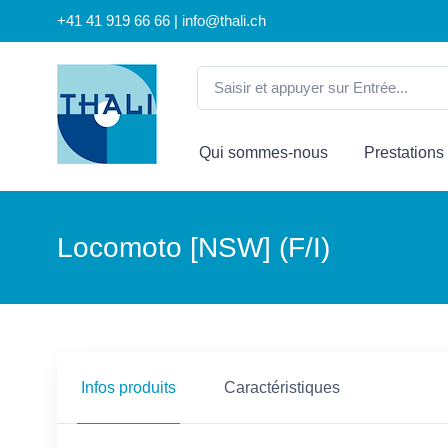
+41 41 919 66 66 | info@thali.ch
Qui sommes-nous
Prestations
Locomoto [NSW] (F/I)
Infos produits
Caractéristiques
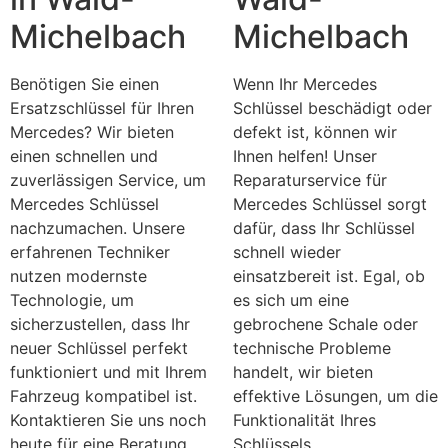
Michelbach
Michelbach
Benötigen Sie einen
Wenn Ihr Mercedes
Ersatzschlüssel für Ihren
Schlüssel beschädigt oder
Mercedes? Wir bieten
defekt ist, können wir
einen schnellen und
Ihnen helfen! Unser
zuverlässigen Service, um
Reparaturservice für
Mercedes Schlüssel
Mercedes Schlüssel sorgt
nachzumachen. Unsere
dafür, dass Ihr Schlüssel
erfahrenen Techniker
schnell wieder
nutzen modernste
einsatzbereit ist. Egal, ob
Technologie, um
es sich um eine
sicherzustellen, dass Ihr
gebrochene Schale oder
neuer Schlüssel perfekt
technische Probleme
funktioniert und mit Ihrem
handelt, wir bieten
Fahrzeug kompatibel ist.
effektive Lösungen, um die
Kontaktieren Sie uns noch
Funktionalität Ihres
heute für eine Beratung
Schlüssels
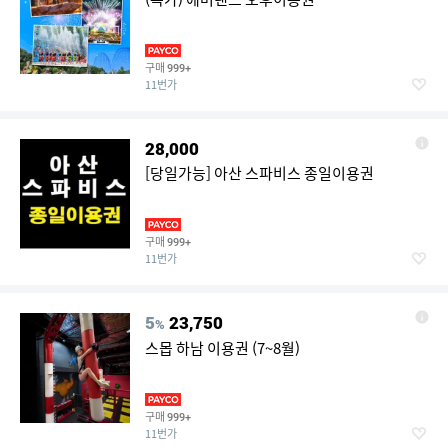
구매
999+
11번가
28,000
[당일가능] 아산 스파비스 종일이용권
구매
999+
11번가
5
23,750
%
스몹 하남 이용권 (7~8월)
구매
999+
11번가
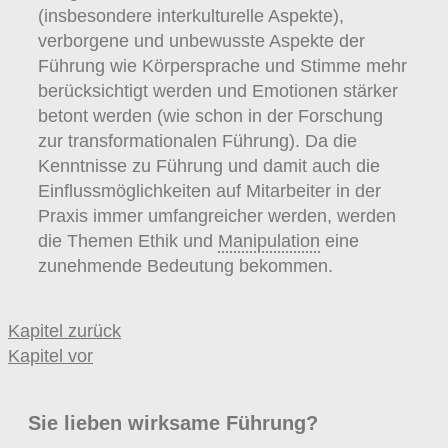
(insbesondere interkulturelle Aspekte),
verborgene und unbewusste Aspekte der
Führung wie Körpersprache und Stimme mehr
berücksichtigt werden und Emotionen stärker
betont werden (wie schon in der Forschung
zur transformationalen Führung). Da die
Kenntnisse zu Führung und damit auch die
Einflussmöglichkeiten auf Mitarbeiter in der
Praxis immer umfangreicher werden, werden
die Themen Ethik und
Manipulation
eine
zunehmende Bedeutung bekommen.
Kapitel zurück
Kapitel vor
Sie lieben wirksame Führung?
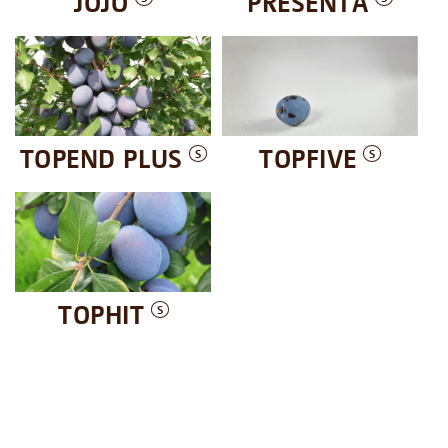
JOJO
PRESENTA
TOPEND PLUS
TOPFIVE
S
S
TOPHIT
S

= = = = =

## WORK REQUEST
Write out each line of the data above exactly, starting at the top and finishing with the line containing "Kontaktieren Sie uns noch"; omit the pictures.

## WORKED SOLUTION
+41 41 919 66 66 | info@thali.ch
Qui sommes-nous
Prestations
Locomoto [NSW] (F/I)
Infos produits
Caractéristiques
Michelbach
Michelbach
Benötigen Sie einen
Wenn Ihr Mercedes
Ersatzschlüssel für Ihren
Schlüssel beschädigt oder
Mercedes? Wir bieten
defekt ist, können wir
einen schnellen und
Ihnen helfen! Unser
zuverlässigen Service, um
Reparaturservice für
Mercedes Schlüssel
Mercedes Schlüssel sorgt
nachzumachen. Unsere
dafür, dass Ihr Schlüssel
erfahrenen Techniker
schnell wieder
nutzen modernste
einsatzbereit ist. Egal, ob
Technologie, um
es sich um eine
sicherzustellen, dass Ihr
gebrochene Schale oder
neuer Schlüssel perfekt
technische Probleme
funktioniert und mit Ihrem
handelt, wir bieten
Fahrzeug kompatibel ist.
effektive Lösungen, um die
Kontaktieren Sie uns noch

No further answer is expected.